There are times that I wish God had not made me such a vocal, passionate soul. I only wish it for a second… and then I get passionate about something else and forget my frustration. But life would be much simpler if I didn’t care so deeply. Caring gets me and usually my mouth into trouble.
The verses I claimed for my ministry are found in Ephesians 6:19-20.
And for me, that utterance may be given unto me, that I may open my mouth boldly, to make known the mystery of the gospel, For which I am an ambassador in bonds: that therein I may speak boldly, as I ought to speak.
Well, there it is. How do you claim a verse like that and not live by it? If you’re the Jesus Chick, you can’t; or at least you shouldn’t. So when I get into tight places, meaning where others disagree, I try my very hardest to stay on task and biblical. I am very aware that my passion can also cause my flesh to take control. So when given a moment of passion to defend God’s stance, I have to reflect back and ask myself, was I defending God? Or Shari?
On the subject of “Fake Faith.”
That was the subject. And it took about thirty seconds to get my knickers in a knot! I am a defender of faith not of a denomination. Let me preface this blog by saying “I am a happy Baptist!” But I’m not just a minister to the Baptist, so when I hear words of discouragement about anyone’s faith or denomination it breaks my heart. I loved it when my Pastor has said in his sermons on several occasions that we need to take a stand on what we agree on, not argue with what we don’t, in regards to denominationalism. Let me also say that those are Christ, born of a virgin, dying on the cross, raised the third day, the way, the truth the life, churches. But on the subject of worship style, you can almost get a knock down drag out argument started with anyone of faith who is also passionate about what they believe. But on the subject of “fake faith,” I personally don’t think it should ever be a part of a conversation. And yet there it was… and there I was… and by the time all was said and done, I just didn’t say anything because I knew I wouldn’t change minds and I wasn’t so sure it wasn’t going to a place that children of God ought not go. Anger.

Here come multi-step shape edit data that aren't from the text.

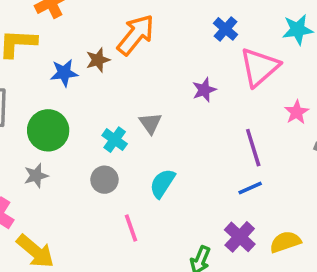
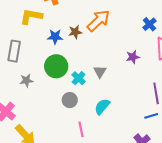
green circle: (48, 130) -> (56, 66), moved
gray star: (36, 176) -> (26, 81), moved

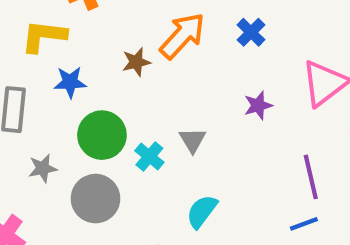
blue cross: (149, 24) -> (251, 32), moved
blue star: (55, 37) -> (70, 82), moved
gray circle: (70, 100) -> (95, 199), moved, size x1.5

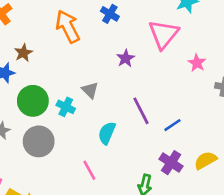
orange arrow: (182, 36) -> (68, 27), turned -56
brown star: (136, 62) -> (23, 53), moved
purple line: (311, 177) -> (141, 111), moved

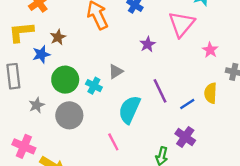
gray triangle: (90, 90) -> (116, 71), turned 42
cyan semicircle: (107, 133) -> (129, 110), size x1.4
yellow semicircle: (205, 160) -> (211, 93), moved, turned -60

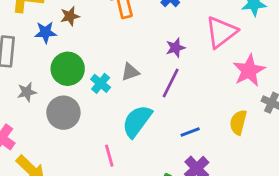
pink star: (210, 50) -> (249, 71), size x1.6
purple line: (160, 91) -> (171, 83), moved, turned 40
blue line: (187, 104) -> (190, 132), moved

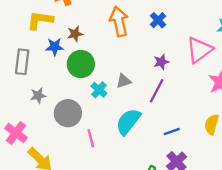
green circle: (68, 69) -> (81, 64), moved
pink line: (109, 156) -> (91, 138), moved

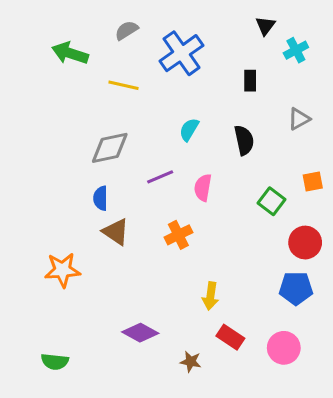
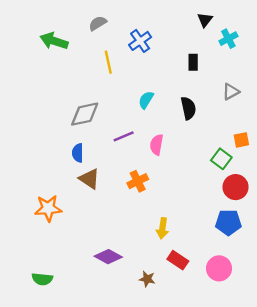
blue cross: (181, 53) -> (140, 41), size x0.7
yellow line: (123, 85) -> (108, 62), moved, turned 65
green square: (272, 201) -> (221, 159), moved

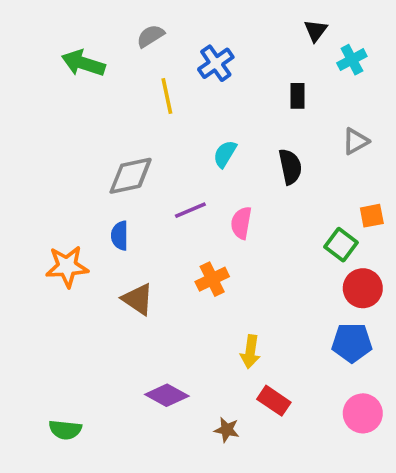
brown triangle: (89, 179) -> (138, 299), moved
orange star: (48, 208) -> (67, 266), moved
pink circle: (219, 268) -> (363, 413), moved

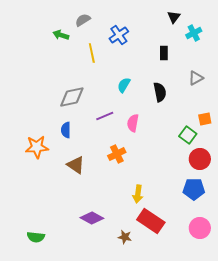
green arrow: (83, 63) -> (61, 35), moved, size x0.7
red rectangle: (274, 401) -> (151, 221), size x1.5

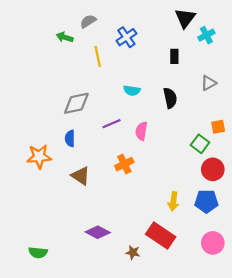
black triangle: (174, 17) -> (185, 18), size x1.5
cyan semicircle: (124, 85) -> (132, 91), turned -112
yellow arrow: (138, 194) -> (173, 201), moved

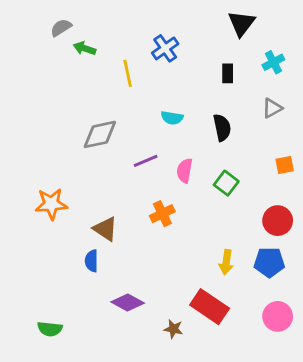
gray semicircle: (88, 21) -> (61, 28), moved
cyan cross: (206, 35) -> (273, 62), moved
blue semicircle: (70, 138) -> (92, 261), moved
green square: (200, 144) -> (226, 183), moved

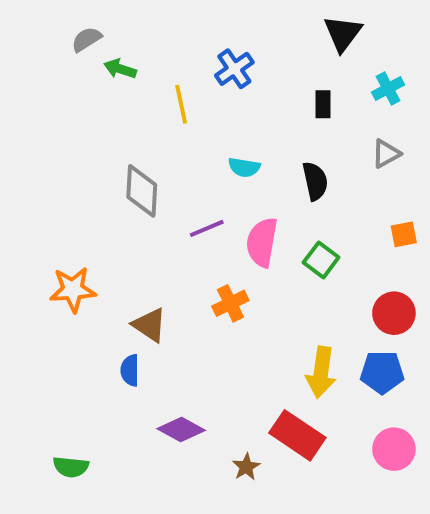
gray diamond: (100, 134) -> (142, 191), turned -75
pink semicircle: (185, 171) -> (262, 242), size x1.4
yellow arrow: (226, 262) -> (321, 372), size x1.4
brown star: (173, 329) -> (246, 467), turned 30

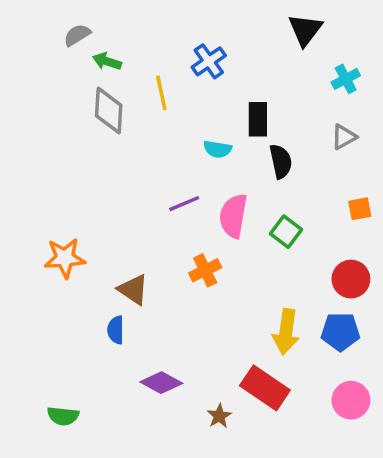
black rectangle: (323, 104) -> (258, 119), moved, size x1.4
gray diamond: (142, 191) -> (109, 110), moved

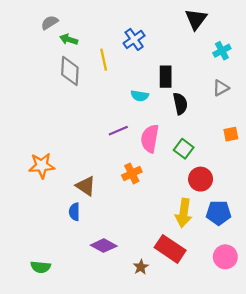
red circle: (351, 279) -> (201, 179), moved

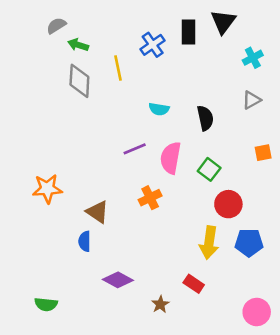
black rectangle: (166, 77) -> (189, 32), moved
red rectangle: (170, 249) -> (194, 284), size x0.6
pink circle: (225, 257) -> (257, 312), moved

But my knickers were still, and are still in a knot. So today I’ve decided to do what I often do and that’s talk to God and write it out. So here’s the questions in my mind: “What is fake faith and what does the Bible say about it?”
Me Focused Faith
That’s almost a cult in itself! And it’s not discriminatory of denomination. It’s the idea that your church was founded for you. You are the final authority on all things God, and if things change you should be notified in writing with a letter from God. Now I know that’s extreme and no one would confess to that being so, but they’d like it if it were possible. And I’ve met them.
Church Focused Faith
It’s akin to “Me Focused Faith,” in that people believe their denomination is exclusive to salvation. There’s just one major problem with that… the Bible is our final authority and there’s no denomination mentioned. Yes there’s doctrine, but not denomination.
It’s really not faith at all, but it’s under the guise of faith. It’s the appearance of strong faith when all is well and everyone and everything is in its place. But let trouble come into your life, or things change in the church and it’s time to move on, out of church or in search of another church that has all the answers.
Fool Proof Faith
That’s not faith either. It’s the notion that you have God figured out and there is no wiggle room. The structure of faith is having all the “I’s” dotted and “T’s” crossed. Theology is where it’s at and the notion of worship comes from the book, not the heart.
Those are what I define as “fake faith.”
What I don’t define fake faith as:
- Someone who worships differently than I do.
- Someone who uses another version of the bible. (although I am a King James Version gal, and have reasoning and belief that it is the protected Word of God)
- Someone who goes to another church.
- Someone who tries to prove their faith too hard. (meaning that perhaps they get a little zealous about a certain person or thing in the church) It’s sometimes hard to separate our love for God’s people with our love for God.
- Someone who gets in the flesh. (else I’d be lost)
Even the Apostle John was concerned that folks weren’t like him when he expressed those concerns in Luke 9:49
And John answered and said, Master, we saw one casting out devils in thy name; and we forbad him, because he followeth not with us.
But Jesus answered him in verse 50:
And Jesus said unto him, Forbid him not: for he that is not against us is for us.
Someone who worships differently isn’t being fake, it’s being who they believe God called them to be.
I sometimes think that God made me a little weird. It’s usually when someone who’s not like me questions why I am like I am. Be very careful on questioning another’s faith or actions of faith, lest you discourage a child of God and He’s not happy.